You have to know the circumstances & your strengths, while having no weaknesses when studio recording, otherwise you will crack– wasting time, money & relationships. Your team is there to cover your weaknesses with their expertise & skills. It’s a lot easier with digital, if you know what you are doing. My colleagues on this project are true professionals, they are as talented as anyone, and have my eternal respect & gratitude.

What happens to the original tracks & recording masters?  Today, any independent musical artist & record label needs to be at the cutting edge to make an impact– both creatively & in business practice. The model we’ve developed is low-cost & top-notch because it’s revolutionary DIY, using the latest technology & boldest ideas from start to finish. Every studio recording that I’ve ever made, dating back to 1997, has been uploaded to a Google share drive. TomP does the same thing with his ex08 project, and everything else.

The Universal Music Group (UMG) fire that blazed through its irreplaceable archives in 2008 (and then was hushed-up for over 10 years) is a valuable lesson in corporate priority & artist responsibility. UMG is a conglomerate money-making machine, with little sense of artistic value towards it archives. They kept things quiet, and collected the insurance money, while the artists whose masters were torched didn’t even know what had happened. UMG allowed the works of many, many legends it was supposedly safeguarding, to carelessly burn to ashes. Many of these incinerated archives were never transferred digitally, or uploaded to a cloud server– so they are lost forever.

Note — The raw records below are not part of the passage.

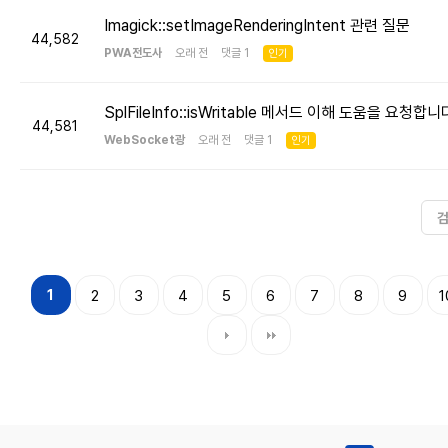
Imagick::setImageRenderingIntent 관련 질문
44,582
PWA전도사
오래 전 댓글 1
인기
SplFileInfo::isWritable 메서드 이해 도움을 요청합니
44,581
WebSocket광
오래 전 댓글 1
인기
1
2
3
4
5
6
7
8
9
1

Of course, Tom & I have these files on our computers & external backup drives too, but a cloud-based share drive is how to communicate large amounts of data, such as multi-track recordings, final masters, videos, etc, with a producer. The other benefit is that it protects the music & art from being destroyed into posterity.

This also means a private corporation (Google) has all my stuff in its cloud. And by extension, it means the NSA, FBI, CIA, et al, also have them. That’s the price an artist has to pay today, to protect the existence of content. This takes confidence that you have maximized your abilities, knowing that no one else can do it as well. These songs are proof.